(Data items)

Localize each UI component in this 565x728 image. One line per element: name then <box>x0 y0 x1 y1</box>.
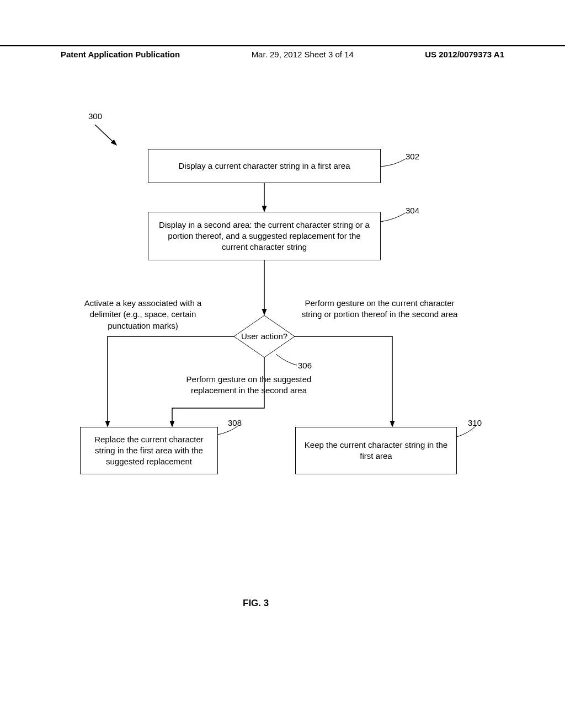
figure-caption: FIG. 3 <box>243 598 269 609</box>
process-box-302: Display a current character string in a … <box>148 149 381 183</box>
process-box-310: Keep the current character string in the… <box>295 427 457 474</box>
figure-canvas: 300 Display a current character string i… <box>0 0 565 728</box>
ref-302: 302 <box>406 152 419 161</box>
connector-lines <box>0 0 565 728</box>
process-box-304-text: Display in a second area: the current ch… <box>156 220 372 253</box>
decision-diamond-306-text: User action? <box>241 331 287 341</box>
ref-304: 304 <box>406 206 419 215</box>
figure-ref-number: 300 <box>88 111 102 121</box>
branch-label-left: Activate a key associated with a delimit… <box>71 298 215 331</box>
branch-label-right: Perform gesture on the current character… <box>301 298 459 320</box>
ref-308: 308 <box>228 418 242 427</box>
ref-310: 310 <box>468 418 482 427</box>
svg-line-0 <box>95 125 116 144</box>
process-box-308-text: Replace the current character string in … <box>88 434 210 468</box>
branch-label-bottom: Perform gesture on the suggested replace… <box>185 374 312 397</box>
process-box-310-text: Keep the current character string in the… <box>303 440 449 462</box>
ref-306: 306 <box>298 361 312 370</box>
decision-diamond-306: User action? <box>234 315 295 357</box>
process-box-302-text: Display a current character string in a … <box>179 160 350 172</box>
process-box-304: Display in a second area: the current ch… <box>148 212 381 260</box>
process-box-308: Replace the current character string in … <box>80 427 218 474</box>
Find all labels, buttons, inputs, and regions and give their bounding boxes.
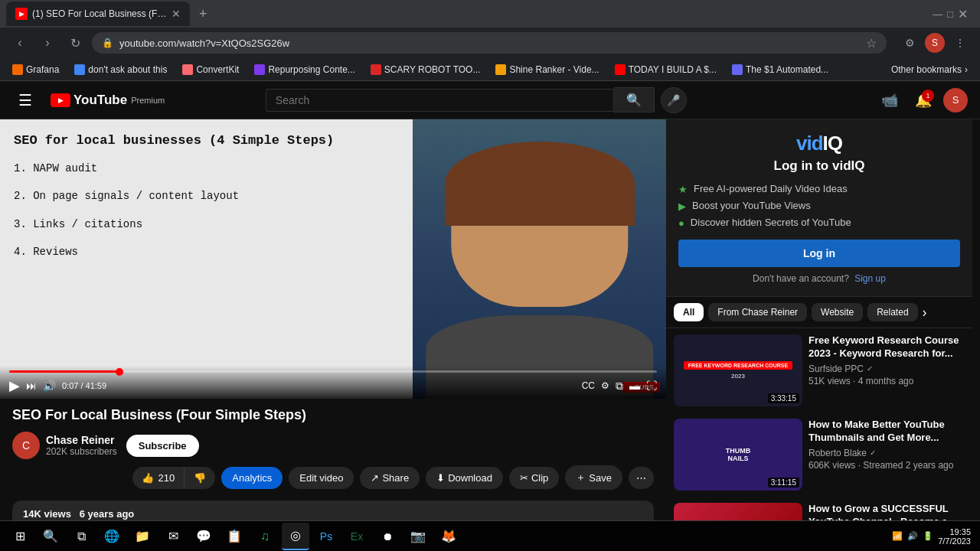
close-window-btn[interactable]: ✕ [958, 7, 968, 21]
miniplayer-button[interactable]: ⧉ [616, 380, 623, 393]
description-stats: 14K views 6 years ago [23, 508, 643, 520]
tab-website[interactable]: Website [812, 303, 863, 321]
obs-icon: ⏺ [382, 530, 393, 543]
save-button[interactable]: ＋ Save [565, 465, 622, 490]
bookmark-favicon [12, 64, 23, 75]
vidiq-login-button[interactable]: Log in [678, 240, 960, 267]
clip-button[interactable]: ✂ Clip [509, 467, 559, 489]
search-button[interactable]: 🔍 [614, 87, 655, 112]
related-video-3[interactable]: SUCCESSYouTube 5:9:44 How to Grow a SUCC… [666, 497, 972, 520]
vidiq-signup-link[interactable]: Sign up [854, 273, 886, 284]
bookmark-shine-ranker[interactable]: Shine Ranker - Vide... [489, 63, 605, 77]
dislike-button[interactable]: 👎 [185, 467, 215, 489]
vidiq-features-list: ★ Free AI-powered Daily Video Ideas ▶ Bo… [678, 183, 960, 229]
subscribe-button[interactable]: Subscribe [126, 435, 199, 457]
search-taskbar-button[interactable]: 🔍 [37, 523, 64, 550]
spotify-taskbar-button[interactable]: ♫ [251, 523, 279, 550]
header-actions: 📹 🔔1 S [876, 86, 968, 114]
new-tab-button[interactable]: + [193, 3, 214, 25]
lock-icon: 🔒 [102, 37, 113, 48]
next-button[interactable]: ⏭ [26, 380, 37, 392]
address-bar[interactable]: 🔒 youtube.com/watch?v=XtQOs2SG26w ☆ [92, 32, 887, 54]
related-video-1[interactable]: FREE KEYWORD RESEARCH COURSE 2023 3:33:1… [666, 328, 972, 412]
bookmark-favicon [495, 64, 506, 75]
active-tab[interactable]: ▶ (1) SEO For Local Business (Fou... ✕ [6, 2, 190, 26]
verified-icon-1: ✓ [867, 364, 873, 373]
upload-button[interactable]: 📹 [876, 86, 903, 114]
firefox-taskbar-button[interactable]: 🦊 [435, 523, 462, 550]
close-tab-btn[interactable]: ✕ [172, 8, 181, 20]
youtube-logo-icon: ▶ [51, 93, 70, 107]
video-player[interactable]: SEO for local businesses (4 Simple Steps… [0, 119, 666, 399]
analytics-button[interactable]: Analytics [221, 467, 283, 489]
volume-button[interactable]: 🔊 [43, 380, 56, 392]
play-button[interactable]: ▶ [9, 377, 20, 394]
instagram-taskbar-button[interactable]: 📷 [404, 523, 432, 550]
edge-taskbar-button[interactable]: 🌐 [98, 523, 126, 550]
edit-video-button[interactable]: Edit video [289, 467, 354, 489]
theater-button[interactable]: ▬ [629, 380, 640, 392]
chrome-taskbar-button[interactable]: ◎ [282, 523, 309, 550]
tab-related[interactable]: Related [867, 303, 917, 321]
bookmark-star-icon[interactable]: ☆ [866, 36, 877, 51]
user-avatar[interactable]: S [943, 88, 968, 112]
forward-button[interactable]: › [37, 32, 58, 54]
channel-avatar[interactable]: C [12, 432, 40, 459]
extensions-btn[interactable]: ⚙ [899, 32, 920, 54]
bookmark-automated[interactable]: The $1 Automated... [726, 63, 835, 77]
page-wrapper: ☰ ▶ YouTube Premium 🔍 🎤 📹 🔔1 S [0, 81, 980, 520]
search-box[interactable] [266, 89, 614, 112]
excel-taskbar-button[interactable]: Ex [343, 523, 371, 550]
start-button[interactable]: ⊞ [6, 523, 34, 550]
tabs-more-button[interactable]: › [923, 305, 927, 321]
teams-taskbar-button[interactable]: 📋 [220, 523, 248, 550]
discord-taskbar-button[interactable]: 💬 [190, 523, 217, 550]
more-actions-button[interactable]: ⋯ [629, 467, 654, 489]
share-button[interactable]: ↗ Share [360, 467, 420, 489]
save-icon: ＋ [576, 471, 586, 484]
video-step-2: 2. On page signals / content layout [14, 187, 399, 204]
bookmark-label: Grafana [26, 64, 59, 75]
mail-taskbar-button[interactable]: ✉ [159, 523, 187, 550]
like-button[interactable]: 👍 210 [132, 467, 185, 489]
bookmark-today[interactable]: TODAY I BUILD A $... [609, 63, 723, 77]
share-icon: ↗ [371, 472, 379, 484]
bookmark-favicon [371, 64, 381, 75]
thumb-text-2: THUMBNAILS [723, 444, 754, 465]
refresh-button[interactable]: ↻ [64, 32, 86, 54]
settings-button[interactable]: ⚙ [601, 380, 609, 391]
channel-name[interactable]: Chase Reiner [46, 434, 117, 446]
notifications-button[interactable]: 🔔1 [910, 86, 937, 114]
taskbar-clock[interactable]: 19:35 7/7/2023 [938, 527, 971, 546]
bookmark-grafana[interactable]: Grafana [6, 63, 65, 77]
bookmark-other[interactable]: Other bookmarks › [885, 63, 974, 77]
bookmark-convertkit[interactable]: ConvertKit [176, 63, 245, 77]
description-box[interactable]: 14K views 6 years ago Make sure you grab… [12, 500, 654, 520]
search-input[interactable] [266, 90, 613, 111]
menu-button[interactable]: ☰ [12, 88, 38, 112]
obs-taskbar-button[interactable]: ⏺ [374, 523, 401, 550]
cc-button[interactable]: CC [582, 380, 595, 391]
voice-search-button[interactable]: 🎤 [661, 87, 687, 113]
related-video-2[interactable]: THUMBNAILS 3:11:15 How to Make Better Yo… [666, 412, 972, 497]
profile-btn[interactable]: S [925, 33, 945, 53]
photoshop-taskbar-button[interactable]: Ps [312, 523, 340, 550]
tab-all[interactable]: All [674, 303, 704, 321]
task-view-button[interactable]: ⧉ [67, 523, 95, 550]
bookmark-repurposing[interactable]: Repurposing Conte... [248, 63, 361, 77]
fullscreen-button[interactable]: ⛶ [646, 380, 657, 392]
video-frame: SEO for local businesses (4 Simple Steps… [0, 119, 666, 399]
download-button[interactable]: ⬇ Download [426, 467, 503, 489]
maximize-btn[interactable]: □ [947, 8, 953, 20]
channel-details: Chase Reiner 202K subscribers [46, 434, 117, 457]
browser-menu-btn[interactable]: ⋮ [949, 32, 971, 54]
yt-logo[interactable]: ▶ YouTube Premium [51, 93, 165, 108]
minimize-btn[interactable]: — [933, 8, 942, 20]
progress-bar[interactable] [9, 370, 657, 373]
bookmark-scary-robot[interactable]: SCARY ROBOT TOO... [364, 63, 487, 77]
tab-from-chase[interactable]: From Chase Reiner [708, 303, 807, 321]
player-controls: ▶ ⏭ 🔊 0:07 / 41:59 CC ⚙ ⧉ ▬ ⛶ [0, 366, 666, 399]
bookmark-dont-ask[interactable]: don't ask about this [68, 63, 173, 77]
back-button[interactable]: ‹ [9, 32, 31, 54]
explorer-taskbar-button[interactable]: 📁 [129, 523, 156, 550]
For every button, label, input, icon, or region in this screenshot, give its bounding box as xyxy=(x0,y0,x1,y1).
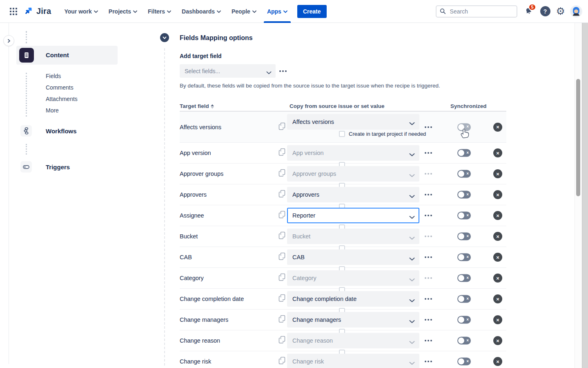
row-more-button[interactable] xyxy=(425,211,432,220)
source-value-select[interactable]: Bucket xyxy=(287,229,419,244)
copy-icon[interactable] xyxy=(278,336,285,346)
copy-icon[interactable] xyxy=(278,148,285,158)
add-target-field-select[interactable]: Select fields... xyxy=(180,64,276,78)
nav-item-your-work[interactable]: Your work xyxy=(60,5,102,18)
remove-field-button[interactable]: × xyxy=(493,169,502,178)
sidebar-subitem-comments[interactable]: Comments xyxy=(46,82,78,93)
copy-icon[interactable] xyxy=(278,294,285,304)
source-value-select[interactable]: Approvers xyxy=(287,187,419,202)
remove-field-button[interactable]: × xyxy=(493,211,502,220)
row-more-button[interactable] xyxy=(425,190,432,200)
row-more-button[interactable] xyxy=(425,357,432,366)
sidebar-item-content[interactable]: Content xyxy=(16,46,118,65)
remove-field-button[interactable]: × xyxy=(493,294,502,303)
synchronized-toggle[interactable]: × xyxy=(457,254,471,261)
remove-field-button[interactable]: × xyxy=(493,274,502,283)
source-value-select[interactable]: Change risk xyxy=(287,354,419,368)
source-value-select[interactable]: Category xyxy=(287,270,419,286)
synchronized-toggle[interactable]: × xyxy=(457,295,471,303)
source-value-select[interactable]: CAB xyxy=(287,249,419,265)
sidebar-expand-button[interactable] xyxy=(3,35,14,46)
synchronized-toggle[interactable]: × xyxy=(457,316,471,324)
copy-icon[interactable] xyxy=(278,122,285,132)
nav-item-projects[interactable]: Projects xyxy=(105,5,141,18)
scrollbar-track[interactable] xyxy=(575,23,582,368)
notifications-button[interactable]: 5 xyxy=(523,6,535,17)
sidebar-subitem-more[interactable]: More xyxy=(46,105,78,116)
source-value-select[interactable]: Change managers xyxy=(287,312,419,328)
nav-item-dashboards[interactable]: Dashboards xyxy=(178,5,225,18)
synchronized-toggle[interactable]: × xyxy=(457,233,471,240)
copy-icon[interactable] xyxy=(278,190,285,200)
row-more-button[interactable] xyxy=(425,169,432,179)
synchronized-toggle[interactable]: × xyxy=(457,358,471,366)
window-edge-strip xyxy=(582,23,588,368)
app-switcher-icon[interactable] xyxy=(7,4,20,18)
nav-item-apps[interactable]: Apps xyxy=(263,5,292,18)
section-collapse-button[interactable] xyxy=(160,33,169,42)
row-more-button[interactable] xyxy=(425,122,432,132)
source-value-select[interactable]: Reporter xyxy=(287,208,419,223)
copy-icon[interactable] xyxy=(278,274,285,283)
search-input[interactable] xyxy=(449,8,513,15)
copy-icon[interactable] xyxy=(278,315,285,325)
column-target-field[interactable]: Target field xyxy=(180,103,214,109)
row-more-button[interactable] xyxy=(425,315,432,325)
help-button[interactable]: ? xyxy=(540,6,550,16)
synchronized-toggle[interactable]: × xyxy=(457,149,471,157)
copy-icon[interactable] xyxy=(278,253,285,262)
sidebar-item-triggers[interactable]: Triggers xyxy=(20,161,32,173)
source-value-select[interactable]: Affects versions xyxy=(287,114,419,130)
scrollbar-thumb[interactable] xyxy=(576,79,580,196)
remove-field-button[interactable]: × xyxy=(493,253,502,262)
synchronized-toggle[interactable]: × xyxy=(457,170,471,178)
remove-field-button[interactable]: × xyxy=(493,232,502,241)
remove-field-button[interactable]: × xyxy=(493,190,502,199)
table-row: Change risk Change risk × × xyxy=(180,351,506,368)
synchronized-toggle[interactable]: × xyxy=(457,212,471,220)
remove-field-button[interactable]: × xyxy=(493,315,502,324)
source-value-select[interactable]: Change completion date xyxy=(287,291,419,307)
checkbox[interactable] xyxy=(339,131,345,137)
synchronized-toggle[interactable]: × xyxy=(457,191,471,199)
nav-item-people[interactable]: People xyxy=(227,5,261,18)
copy-icon[interactable] xyxy=(278,232,285,241)
synchronized-toggle[interactable]: × xyxy=(457,123,471,131)
remove-field-button[interactable]: × xyxy=(493,148,502,157)
toggle-off-x-icon: × xyxy=(466,213,469,218)
row-more-button[interactable] xyxy=(425,252,432,262)
copy-icon[interactable] xyxy=(278,169,285,179)
user-avatar[interactable] xyxy=(571,6,581,17)
remove-field-button[interactable]: × xyxy=(493,123,502,132)
table-row: Change managers Change managers × × xyxy=(180,310,506,330)
add-field-more-button[interactable] xyxy=(279,66,287,76)
toggle-knob xyxy=(458,296,464,302)
table-row: Bucket Bucket × × xyxy=(180,226,506,247)
source-value-select[interactable]: Approver groups xyxy=(287,166,419,182)
row-more-button[interactable] xyxy=(425,336,432,346)
remove-field-button[interactable]: × xyxy=(493,336,502,345)
row-more-button[interactable] xyxy=(425,294,432,304)
synchronized-toggle[interactable]: × xyxy=(457,337,471,345)
search-box[interactable] xyxy=(436,5,517,18)
settings-gear-icon[interactable]: ⚙ xyxy=(556,6,565,16)
select-value: Approver groups xyxy=(292,171,336,177)
sidebar-item-workflows[interactable]: Workflows xyxy=(20,125,32,137)
copy-icon[interactable] xyxy=(278,357,285,366)
meatball-menu-icon xyxy=(425,361,432,362)
synchronized-toggle[interactable]: × xyxy=(457,274,471,282)
remove-field-button[interactable]: × xyxy=(493,357,502,366)
sidebar-subitem-attachments[interactable]: Attachments xyxy=(46,93,78,105)
source-value-select[interactable]: App version xyxy=(287,145,419,161)
jira-logo[interactable]: Jira xyxy=(24,6,51,16)
create-button[interactable]: Create xyxy=(297,5,327,18)
source-value-select[interactable]: Change reason xyxy=(287,333,419,348)
sidebar-subitem-fields[interactable]: Fields xyxy=(46,70,78,82)
row-more-button[interactable] xyxy=(425,148,432,158)
row-more-button[interactable] xyxy=(425,273,432,283)
toggle-off-x-icon: × xyxy=(466,172,469,176)
nav-item-filters[interactable]: Filters xyxy=(144,5,175,18)
close-icon: × xyxy=(496,150,499,156)
copy-icon[interactable] xyxy=(278,211,285,220)
row-more-button[interactable] xyxy=(425,231,432,241)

What the task asks: Your answer must be a copy of every line in the data above that holds the string "page".

Final answer:
page-wrapper: ☰ ▶ YouTube Premium 🔍 🎤 📹 🔔1 S [0, 81, 980, 520]
video-step-2: 2. On page signals / content layout [14, 187, 399, 204]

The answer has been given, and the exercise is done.